• **Exercise**: Using the listing below, set down exactly the lines starting at the line that contains "Nutzer wirklich beri..." and ending at the line that contains "Original work collects or derives new", both included, and no others.
======== The data ========
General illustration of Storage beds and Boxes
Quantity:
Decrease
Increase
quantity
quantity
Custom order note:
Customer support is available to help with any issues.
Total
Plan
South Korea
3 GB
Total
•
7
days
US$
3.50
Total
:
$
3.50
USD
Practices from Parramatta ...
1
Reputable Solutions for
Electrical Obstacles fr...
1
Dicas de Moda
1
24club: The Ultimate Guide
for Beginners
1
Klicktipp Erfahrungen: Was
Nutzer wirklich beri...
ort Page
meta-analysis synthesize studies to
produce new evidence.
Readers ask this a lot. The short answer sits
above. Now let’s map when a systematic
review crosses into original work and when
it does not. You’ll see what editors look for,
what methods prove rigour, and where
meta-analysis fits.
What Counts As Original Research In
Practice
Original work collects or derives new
========
======== The data ========
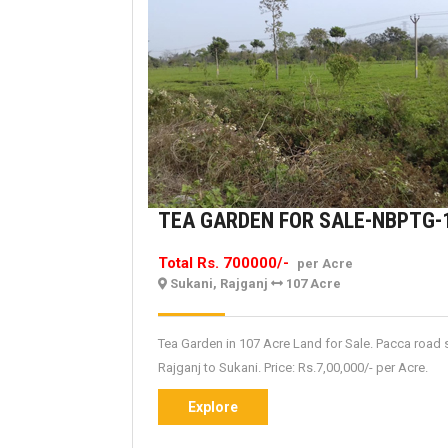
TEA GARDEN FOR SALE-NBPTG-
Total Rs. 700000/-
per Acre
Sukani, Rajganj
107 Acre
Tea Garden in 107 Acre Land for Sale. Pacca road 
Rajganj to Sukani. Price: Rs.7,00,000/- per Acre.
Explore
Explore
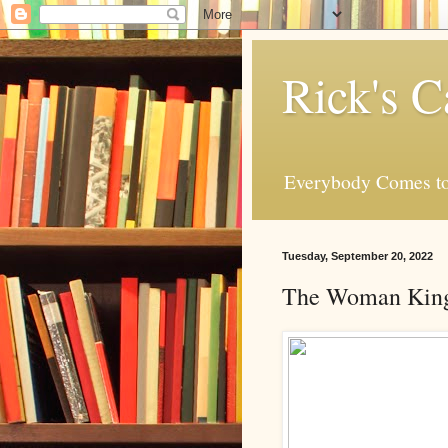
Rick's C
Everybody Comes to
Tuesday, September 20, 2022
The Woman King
========
======== The data ========
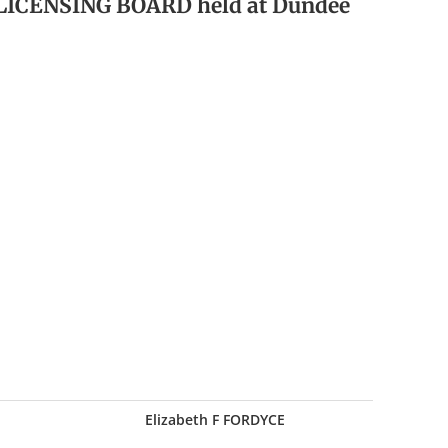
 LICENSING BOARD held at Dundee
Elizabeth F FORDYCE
========
• **Exercise result**:
Nutzer wirklich beri...
ort Page
meta-analysis synthesize studies to
produce new evidence.
Readers ask this a lot. The short answer sits
above. Now let’s map when a systematic
review crosses into original work and when
it does not. You’ll see what editors look for,
what methods prove rigour, and where
meta-analysis fits.
What Counts As Original Research In
Practice
Original work collects or derives new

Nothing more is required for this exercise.